I didn’t come alone; accompanying me was famed Max Power UK photographer Andy “Fly” Tipping and videographer Yusaku “Bento” Mizoguchi. Fly took some spectacular shots of the Mark X, which were unfortunately lost forever when his client RiceBoyTV was unceremoniously shut down. The shots you see here are photos I took myself…
This Mark X ZiO TGDA Concept was built by Mooncraft, the same company responsible for many of Toyota’s Super GT cars, so you know the workmanship is nothing less than spectacular. The only body panels this TGDA Concept shares with the stock Mark X are the roof and front doors. Everything else has been removed and replaced – or reworked beyond recognition – to create the wild minivan you see here.

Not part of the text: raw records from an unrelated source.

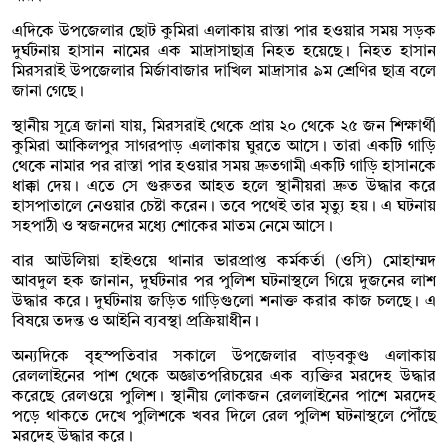
এদিকে উপজেলার ছোট কুমিরা এলাকায় রাস্তা পার হওয়ার সময় সড়ক
দুর্ঘটনায় হাসান নামের এক মাদ্রাসাছাত্র নিহত হয়েছে। নিহত হাসান
মিরসরাই উপজেলার মির্জাবাজার দাখিল মাদ্রাসার ৯ম শ্রেণির ছাত্র বলে
জানা গেছে।
স্থানীয় সূত্রে জানা যায়, মিরসরাই থেকে প্রায় ২০ থেকে ২৫ জন শিক্ষার্থী
কুমিরা আকিলপুর সাগরপাড় এলাকায় ঘুরতে আসে। তারা একটি গাড়ি
থেকে নামার পর রাস্তা পার হওয়ার সময় দ্রুতগামী একটি গাড়ি হাসানকে
ধাক্কা দেয়। এতে সে গুরুতর আহত হলে স্থানীয়রা দ্রুত উদ্ধার করে
হাসপাতালে নেওয়ার চেষ্টা করেন। তবে পথেই তার মৃত্যু হয়। এ ঘটনায়
সহপাঠী ও স্বজনদের মধ্যে শোকের মাতম নেমে আসে।
বার আউলিয়া হাইওয়ে থানার ভারপ্রাপ্ত কর্মকর্তা (ওসি) মোহাম্মদ
আবদুল হক জানান, দুর্ঘটনার পর পুলিশ ঘটনাস্থলে গিয়ে দুজনের লাশ
উদ্ধার করে। দুর্ঘটনায় জড়িত গাড়িগুলো শনাক্ত করার কাজ চলছে। এ
বিষয়ে তদন্ত ও আইনি ব্যবস্থা প্রক্রিয়াধীন।
অন্যদিকে বৃহস্পতিবার সকালে উপজেলার বাড়বকুণ্ড এলাকায়
রেললাইনের পাশ থেকে অজ্ঞাতপরিচয়ের এক ব্যক্তির মরদেহ উদ্ধার
করেছে রেলওয়ে পুলিশ। স্থানীয় লোকজন রেললাইনের পাশে মরদেহ
পড়ে থাকতে দেখে পুলিশকে খবর দিলে রেল পুলিশ ঘটনাস্থলে পৌঁছে
মরদেহ উদ্ধার করে।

Given our scene’s obsession with all things Super GT/JGTC, plus the fact that Mooncraft has made a kick-ass Super GT car or two in its day, it’s easy to think that Japan’s premier racing series provided the inspiration for this mom-mobile. But the man responsible for the car, Mooncraft’s Kenta Sano, said that his inspiration came from Germany and its DTM race series. Sano-san was quick to illustrate the DTM influence by pointing out the Mark X’s numerous ducts; this thing has more fins than Sea World. As radical as this car looks, it really is just a design exercise; the TGDA Concept’s engine was pretty much stock at the time of the shoot. TRD wanted to add some power; perhaps I should give ‘em a call to see if they gave this van the power to match its looks.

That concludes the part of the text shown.